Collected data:
-----

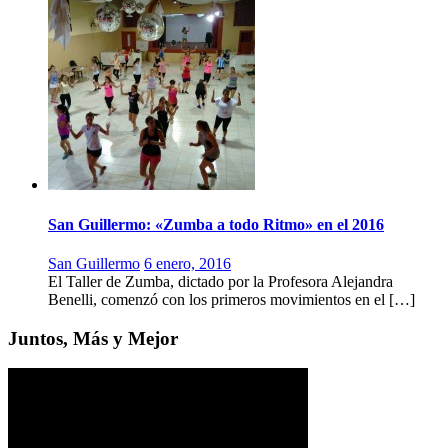
San Guillermo: «Zumba a todo Ritmo» en el 2016
San Guillermo
6 enero, 2016
El Taller de Zumba, dictado por la Profesora Alejandra
Benelli, comenzó con los primeros movimientos en el […]
Juntos, Más y Mejor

-----

» **TASK GOAL**:
Repeat, without changes, every line from the one that contains "El Taller de" through the final line of the data.

» **ANSWER AREA**:
El Taller de Zumba, dictado por la Profesora Alejandra
Benelli, comenzó con los primeros movimientos en el […]
Juntos, Más y Mejor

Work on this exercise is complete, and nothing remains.